We have never seen any thing that attracted us so much. It is the perfection of monumental architecture. There is no frippery; there is something sublimc in its simplicity. It is impossible to gaze on it without emotion. You never think of asking to whom it is raised; it has an interest quite distinct from any association with him whose memory it honors. You view it merely as a triumph of human power, which could tear such a mass from the reluctant rock, transport it so great a distance, and, under so many difficulties, carve, and mold, and polish it into one smooth shaft, then poise the huge weight as lightly as a feather, and plant it here, to be the admiration of ages.

This pillar is founded on massive blocks of granite, and has a pedestal and capital of bronze, made from the cannon taken in the recent wars with the Turks.
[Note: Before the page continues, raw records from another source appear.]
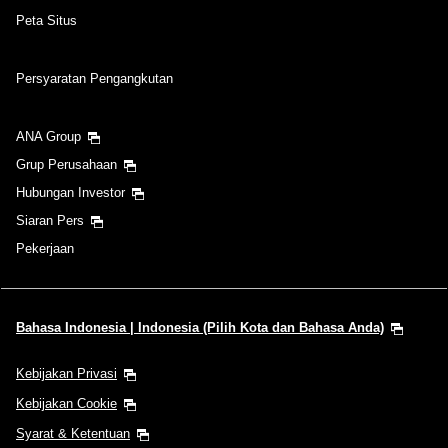
Peta Situs
Persyaratan Pengangkutan
ANA Group
Grup Perusahaan
Hubungan Investor
Siaran Pers
Pekerjaan
Bahasa Indonesia | Indonesia (Pilih Kota dan Bahasa Anda)
Kebijakan Privasi
Kebijakan Cookie
Syarat & Ketentuan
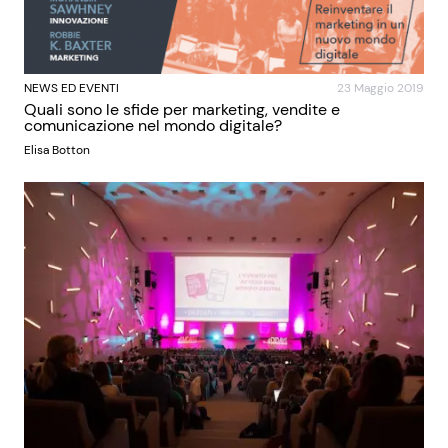
NEWS ED EVENTI
23 Maggio 2019
Quali sono le sfide per marketing, vendite e
comunicazione nel mondo digitale?
Elisa Botton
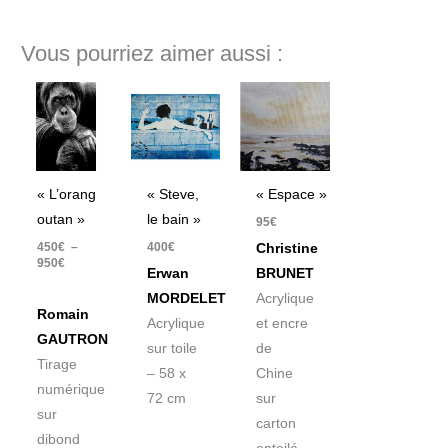
Vous pourriez aimer aussi :
Plage
de
prix :
450€
à
950€
« L’orang
« Steve,
« Espace »
outan »
le bain »
95
€
450
€
–
400
€
Christine
950
€
Erwan
BRUNET
MORDELET
Acrylique
Romain
Acrylique
et encre
GAUTRON
sur toile
de
Tirage
– 58 x
Chine
numérique
72 cm
sur
sur
carton
dibond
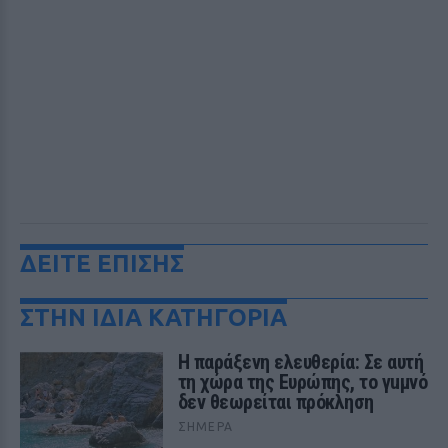
ΔΕΙΤΕ ΕΠΙΣΗΣ
ΣΤΗΝ ΙΔΙΑ ΚΑΤΗΓΟΡΙΑ
Η παράξενη ελευθερία: Σε αυτή
τη χώρα της Ευρώπης, το γuμνό
δεν θεωρείται πρόκληση
ΣΉΜΕΡΑ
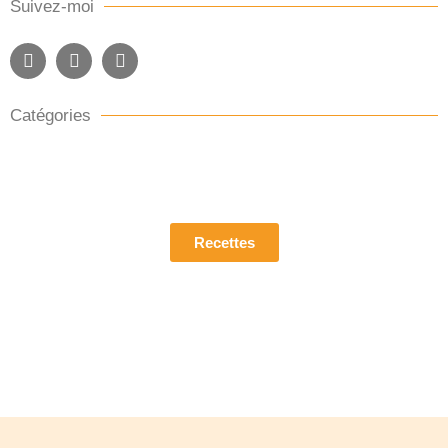
Suivez-moi
Catégories
Pour découvrir mes recettes
Recettes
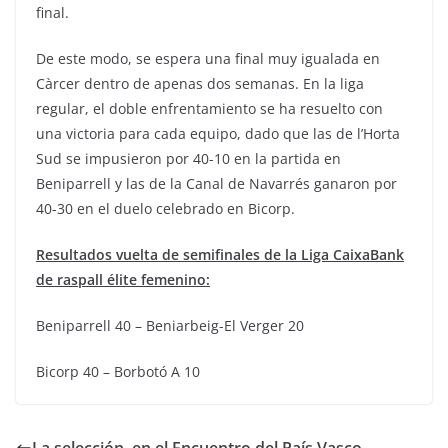
final.
De este modo, se espera una final muy igualada en
Càrcer dentro de apenas dos semanas. En la liga
regular, el doble enfrentamiento se ha resuelto con
una victoria para cada equipo, dado que las de l’Horta
Sud se impusieron por 40-10 en la partida en
Beniparrell y las de la Canal de Navarrés ganaron por
40-30 en el duelo celebrado en Bicorp.
Resultados vuelta de semifinales de la Liga CaixaBank
de raspall élite femenino:
Beniparrell 40 – Beniarbeig-El Verger 20
Bicorp 40 – Borbotó A 10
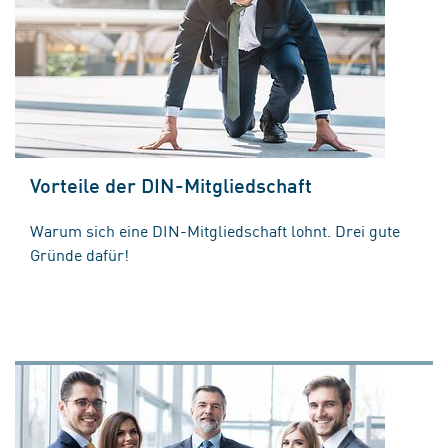
Vorteile der DIN-Mitgliedschaft
Warum sich eine DIN-Mitgliedschaft lohnt. Drei gute
Gründe dafür!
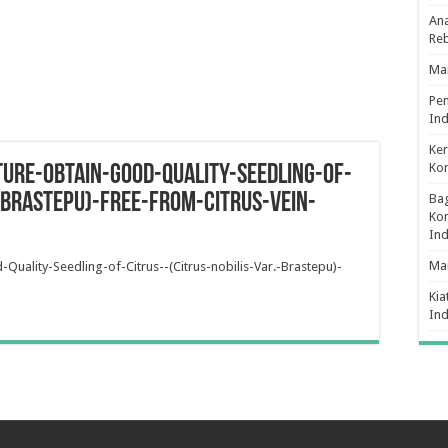
Ana
Re
Man
Pe
Ind
Ker
Ko
ture-Obtain-Good-Quality-Seedling-of-
-Brastepu)-Free-From-Citrus-Vein-
Bag
Kon
In
Ma
uality-Seedling-of-Citrus--(Citrus-nobilis-Var.-Brastepu)-
Kia
In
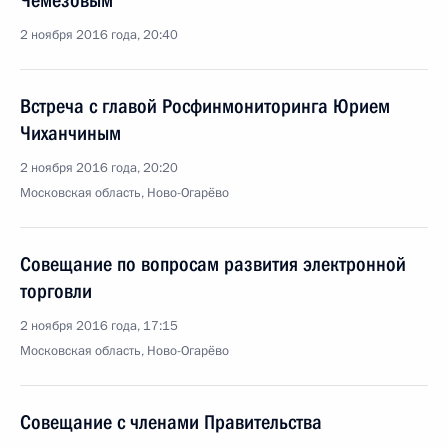
Чемезовым
2 ноября 2016 года, 20:40
Встреча с главой Росфинмониторинга Юрием
Чиханчиным
2 ноября 2016 года, 20:20
Московская область, Ново-Огарёво
Совещание по вопросам развития электронной
торговли
2 ноября 2016 года, 17:15
Московская область, Ново-Огарёво
Совещание с членами Правительства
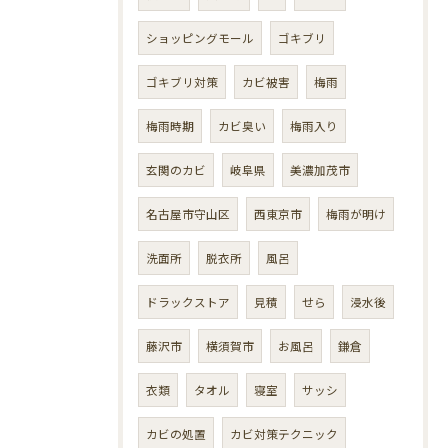
ショッピングモール
ゴキブリ
ゴキブリ対策
カビ被害
梅雨
梅雨時期
カビ臭い
梅雨入り
玄関のカビ
岐阜県
美濃加茂市
名古屋市守山区
西東京市
梅雨が明け
洗面所
脱衣所
風呂
ドラックストア
見積
せら
浸水後
藤沢市
横須賀市
お風呂
鎌倉
衣類
タオル
寝室
サッシ
カビの処置
カビ対策テクニック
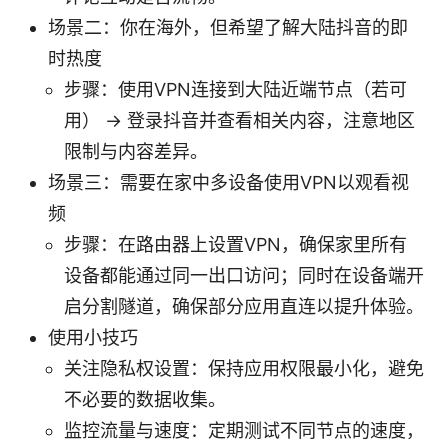
场景二：你在海外，但希望了解大陆抖音的即
时热度
步骤：使用VPN连接到大陆近端节点（若可
用） → 登录抖音并查看相关内容，注意地区
限制与内容差异。
场景三：需要在家中多设备使用VPN以观看视
频
步骤：在路由器上设置VPN，确保家里所有
设备都能通过同一出口访问；同时在设备端开
启分割隧道，确保部分应用直连以提升体验。
使用小技巧
关注隐私权设置：保持应用权限最小化，避免
不必要的数据收集。
监控流量与速度：定期测试不同节点的速度，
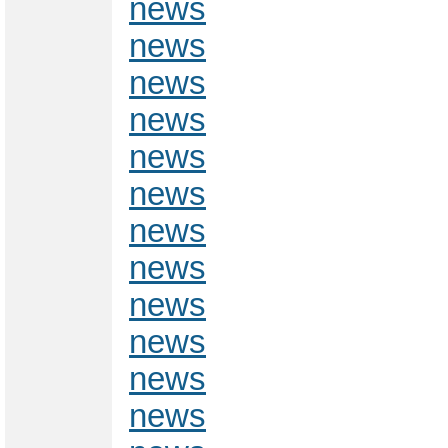
news
news
news
news
news
news
news
news
news
news
news
news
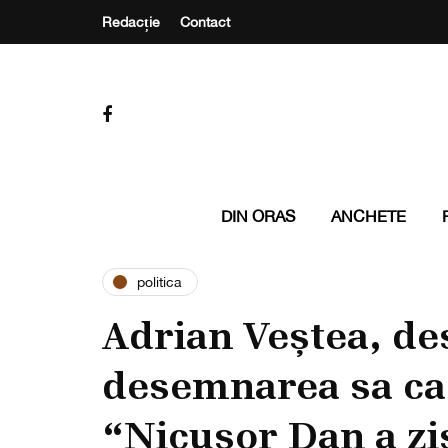
Redacție
Contact
DIN ORAS
ANCHETE
politica
Adrian Veștea, de
desemnarea sa ca
“Nicușor Dan a zi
It is the largest stone ever cut, either in ancient or modern times. The shaft alone is eighty-four feet high. On its top stands a bronze statue of Religion, in the act of blessing the surrounding city. The head of this figure stoops so ungracefully below the higher part of the half-expanded wings, that, in some positions, it looks a headless trunk. The usual practise of placing on the top the statue of the hero to whom the monument is dedicated, has been here departed from, out of deference to a word uttered by Alexander, when passing the column of the Place Vendome, before the now-restored statue of Napoleon had been removed from its giddy eminence. “God forbid,” said he, “that ever I should occupy such a post! There is something of profanity in thus exalting any human being, to be worshiped, as it were, by his fellow-creatures.”

This unrivalled monument is a remarkable proof of the bold and original taste of the present emperor;* for the idea of it began solely with him. But if it excite our admiration so strongly, even as it now is, what would have been thought of it had it been raised here of the full height in which it was cut from the quarry? The history is enough to drive one mad; and it did very nearly drive the emperor that length. Orders had been given to the director of the quarries, to try and extract one solid mass, fit to be hewn into a column of a certain length. The operation was begun with slight hopes of success. It was deemed impossible ever to obtain one stone of such a size. Ministers, generals, princes, the whole court, were in anxiety about what the mountain should bring forth; when, at last—who shall describe their joy?—a courier arrives with the happy tidings, that, for once, the labors of the mountain had not ended in disappointment. Expectation was even surpassed; for, in place of eighty-four feet, a mass had been separated nearly one hundred feet long. There were no bounds to the delight inspired by the news. St. Petersburg would now boast of a monument that might challenge the world.

But, alas ! there was a postscript to this famous letter. The director had been ordered to get a stone eighty-four feet long; and as in Russia they are not in the habit of giving a man much credit for departing from the very letter of an imperial mandate—and it being a bad precedent to allow any functionary to think for himself—the zealous man of stones added, that he was now busy sawing away the superfluous fourteen feet. Here was a pleasant piece of implicit obedience ! The emperor was in despair; but as it is not his custom to commission others to do things which may be better done by himself. he posted away immediately, in hopes of still saving his unexpected treasure; and, as good luck would have it, arrived just in time—to see the fair fragment tumble off.

The expense of this monument was very great. To say nothing of the cost of transport, one hundred men labored on it for some years after its arrival. Not the least expensive part was the raising of it, when finished, into its present position. As a specimen of the great skill which the Russians have acquired in applying mechanical powers, it is worth mentioning that it was swung into its place in the short space of fifty-four minutes. The whole population of the capital were present (August, 1832) to see the ceremony. M. de Montferrand, the architect, is a native of France, but must have had some lessons in mechanics from his adopted countrymen; for in Paris, the other day, they took several hours to raise the poor little obelisk of Luxor, which would not make a little finger to this Russian giant.